Bainbridge Roller Hockey League skates into summer season

With the spring sports season over and done with, and football season seemingly forever away, it can feel impossible for an island sports fan to get their local fix in the summer time.

With the spring sports season over and done with, and football season seemingly forever away, it can feel impossible for an island sports fan to get their local fix in the summer time.

However, Bainbridge has at least one summer athletic option that offers athletes and their families the physical and social benefits of sport, teamwork and camaraderie with a less structured environment than typical school-based teams.

Put on your pads and strap on your skates for another season of roller hockey on Bainbridge Island.

The Bainbridge Roller Hockey League divides players into three age-based divisions (7-10, 11-13 and 14-18) taking care to balance the team rosters to ensure the most even and fair competition, explained Dawn Janow, BRHL president.

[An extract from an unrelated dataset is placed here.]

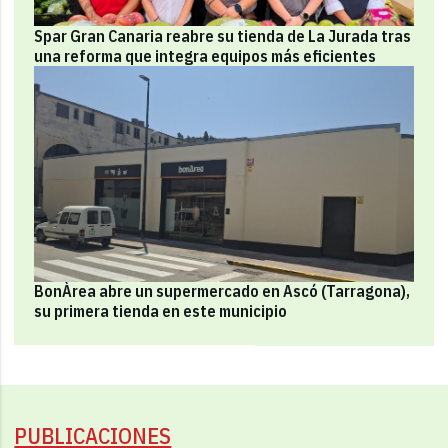
Spar Gran Canaria reabre su tienda de La Jurada tras
una reforma que integra equipos más eficientes
BonÀrea abre un supermercado en Ascó (Tarragona),
su primera tienda en este municipio
PUBLICACIONES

“It has this wonderful mix of being fiercely competitive but super fun,” Janow said. “My D3 kids have been playing forever, they all know each other [and] the teams get mixed up every year. So they’re really just having a good time. It’s a lot like ‘Sandlot,’ there are teams, they all know each other, there’s a lot of chatter and then once the game’s over, the game’s over. You have no select teams or anything like that.”

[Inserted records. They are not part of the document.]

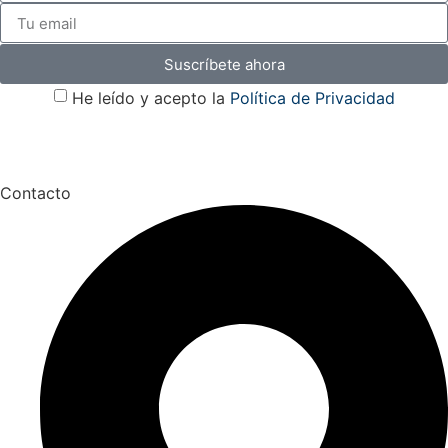
Suscríbete ahora
He leído y acepto la
Política de Privacidad
Contacto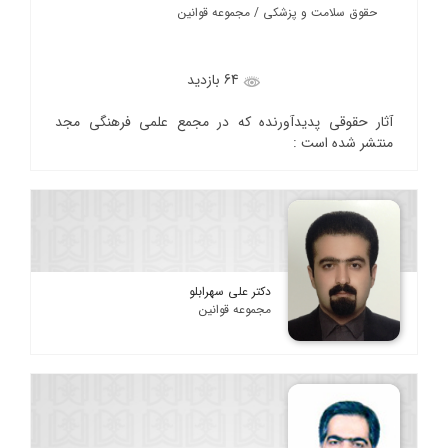
حقوق سلامت و پزشکی / مجموعه قوانین
64 بازدید
آثار حقوقی پدیدآورنده که در مجمع علمی فرهنگی مجد
منتشر شده است :
دکتر علی سهرابلو
مجموعه قوانین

Parents agree, saying that the less formal structure of the league teams — with many of the league’s volunteer coaches being former players assisted by older students – makes for a fun and healthy outlet for the kids.

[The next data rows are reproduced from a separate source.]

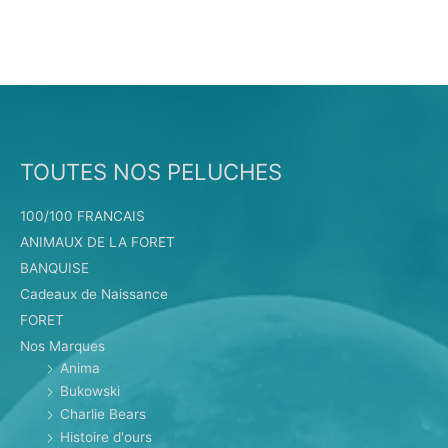
TOUTES NOS PELUCHES
100/100 FRANCAIS
ANIMAUX DE LA FORET
BANQUISE
Cadeaux de Naissance
FORET
Nos Marques
Anima
Bukowski
Charlie Bears
Histoire d'ours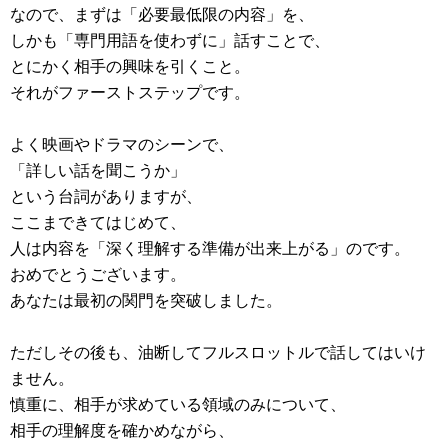
なので、まずは「必要最低限の内容」を、
しかも「専門用語を使わずに」話すことで、
とにかく相手の興味を引くこと。
それがファーストステップです。
よく映画やドラマのシーンで、
「詳しい話を聞こうか」
という台詞がありますが、
ここまできてはじめて、
人は内容を「深く理解する準備が出来上がる」のです。
おめでとうございます。
あなたは最初の関門を突破しました。
ただしその後も、油断してフルスロットルで話してはいけ
ません。
慎重に、相手が求めている領域のみについて、
相手の理解度を確かめながら、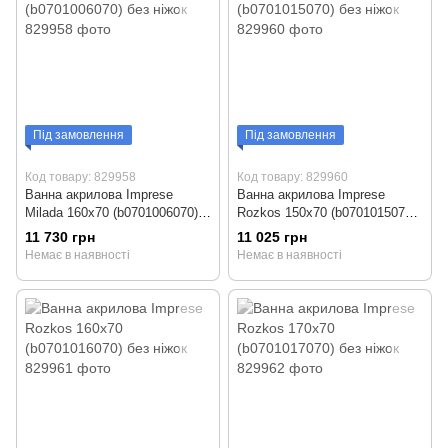
Під замовлення
Під замовлення
Код товару: 829958
Код товару: 829960
Ванна акрилова Imprese
Ванна акрилова Imprese
Milada 160x70 (b0701006070)
Rozkos 150x70 (b0701015070)
без ніжок
без ніжок
11 730 грн
11 025 грн
Немає в наявності
Немає в наявності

It’s the good kind of competition, said Robert Bloom. His son Jack, 11, only just recently started playing and has made impressive improvements in both his playing and general skating ability in a very short time, Bloom said.

“Half of our friends have kids who play,” Bloom said of how he came to enroll his son. “They’re out here having fun, which is how it should be at that age.”

At the end of the season the teams do play in divisional playoffs, but Janow said that the emphasis throughout the preseason training camps and even the games is not the score, but the sport.

“We do keep standings, but the idea is to come out and have a good time,” she said. “We’re pretty unique.”

There are 160 kids playing on the league’s 14 co-ed teams, Janow explained. Players range in age from 7 to 18, some coming from as far away as Port Orchard to play, and vary in skill level with some being accomplished skaters and others attending the season’s first sessions never having stood on skates before. The teams do not play opponents from other school districts or geographical areas, but each other, creating a unique community among the players and families.

“The parents, the community, said, roller hockey is sometimes the perfect way to get them involved and excited about sports.

“If maybe baseball is too slow, or they just like to move, it’s coed so there’s no issue with that,” she said. “It is a summer time sport that they can play. These kids find it, and I tell you, I really have very few kids leave. We’re just growing and growing. I think the benefit is because it’s fun. They’re always moving, there’s not a heavy parental component like some other sports. At the D1 level, they do line changes at three minutes so everyone is getting equal playing time. We have a Gretzky rule at D1 also, so if a kid scores three goals that’s it for them. We’re trying to make sure we don’t end up with two or three kids who got the ball the whole time.”

Many of the older players, she explained, use roller hockey as a supplemental sport to whatever they play during the school year. It gives them a chance to stay fit and active, with less pressure than competition between schools and throughout the Metro League.